### What the task requires
From the line containing "Instagram: @jersonmurillolive." down to the line containing "πικοινωνήστε", copy out the entries below exactly, both lines included, and nothing else; pictures do not belong in the copy.

#### Records for the exercise ####

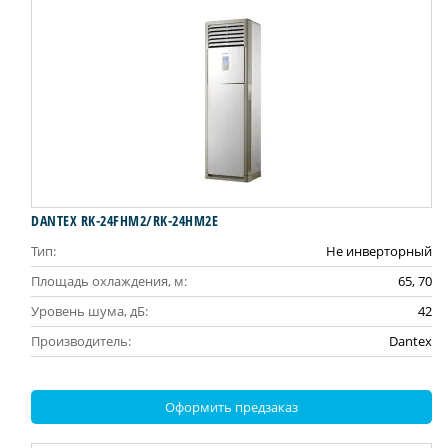
DANTEX RK-24FHM2/RK-24HM2E
Тип:
Не инверторный
Площадь охлаждения, м:
65, 70
Уровень шума, дБ:
42
Производитель:
Dantex
Оформить предзаказ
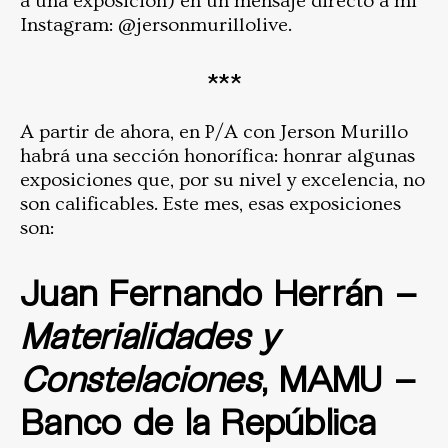
a una exposición) en un mensaje directo a mi
Instagram: @jersonmurillolive.
***
A partir de ahora, en P/A con Jerson Murillo
habrá una sección honorífica: honrar algunas
exposiciones que, por su nivel y excelencia, no
son calificables. Este mes, esas exposiciones
son:
Juan Fernando Herrán –
Materialidades y
Constelaciones
, MAMU –
Banco de la República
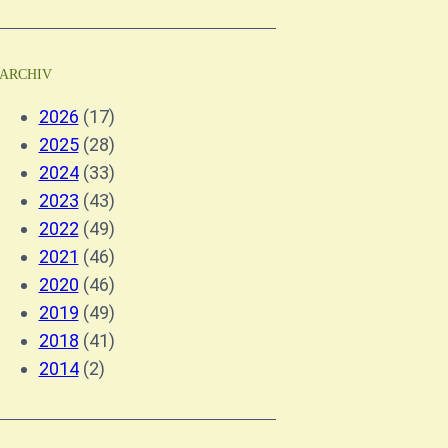
ARCHIV
2026
(17)
2025
(28)
2024
(33)
2023
(43)
2022
(49)
2021
(46)
2020
(46)
2019
(49)
2018
(41)
2014
(2)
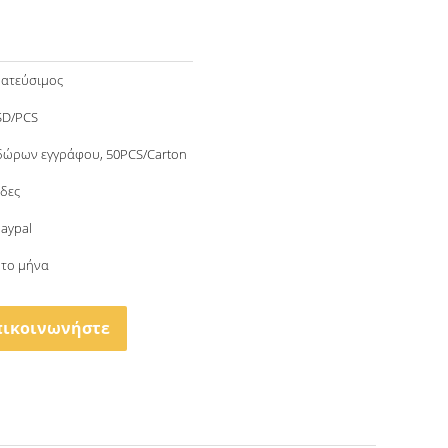
ατεύσιμος
SD/PCS
δώρων εγγράφου, 50PCS/Carton
δες
Paypal
 το μήνα
πικοινωνήστε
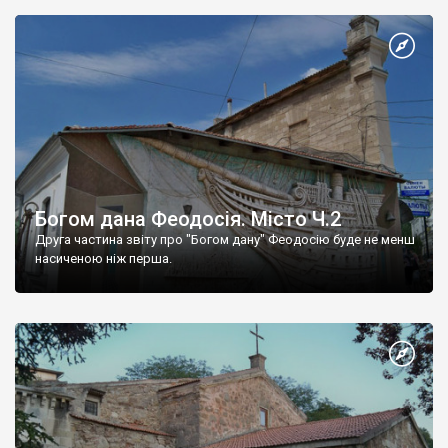
Богом дана Феодосія. Місто Ч.2
Друга частина звіту про "Богом дану" Феодосію буде не менш
насиченою ніж перша.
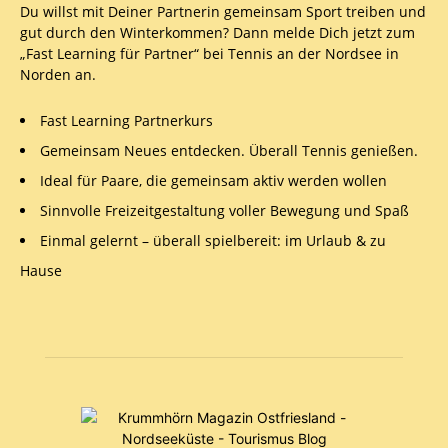
Du willst mit Deiner Partnerin gemeinsam Sport treiben und
gut durch den Winterkommen? Dann melde Dich jetzt zum
„Fast Learning für Partner“ bei Tennis an der Nordsee in
Norden an.
Fast Learning Partnerkurs
Gemeinsam Neues entdecken. Überall Tennis genießen.
Ideal für Paare, die gemeinsam aktiv werden wollen
Sinnvolle Freizeitgestaltung voller Bewegung und Spaß
Einmal gelernt – überall spielbereit: im Urlaub & zu
Hause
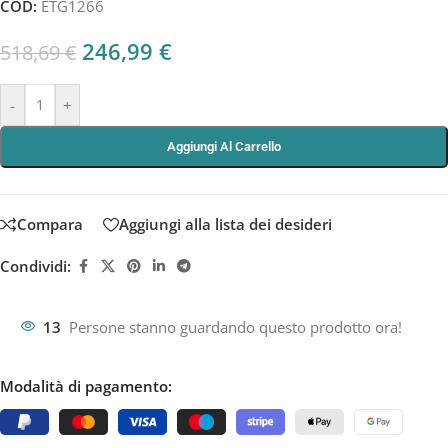
COD:
ETG1266
246,99
€
518,69
€
-
+
Aggiungi Al Carrello
Compara
Aggiungi alla lista dei desideri
Condividi:
13
Persone stanno guardando questo prodotto ora!
Modalità di pagamento:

####

### The completed task
Instagram: @jersonmurillolive.
***
A partir de ahora, en P/A con Jerson Murillo
habrá una sección honorífica: honrar algunas
exposiciones que, por su nivel y excelencia, no
son calificables. Este mes, esas exposiciones
son:
Juan Fernando Herrán –
Materialidades y
Constelaciones
, MAMU –
Banco de la República
ARCHIV
2026
(17)
2025
(28)
2024
(33)
2023
(43)
2022
(49)
2021
(46)
2020
(46)
2019
(49)
2018
(41)
2014
(2)
ατεύσιμος
SD/PCS
δώρων εγγράφου, 50PCS/Carton
δες
Paypal
 το μήνα
πικοινωνήστε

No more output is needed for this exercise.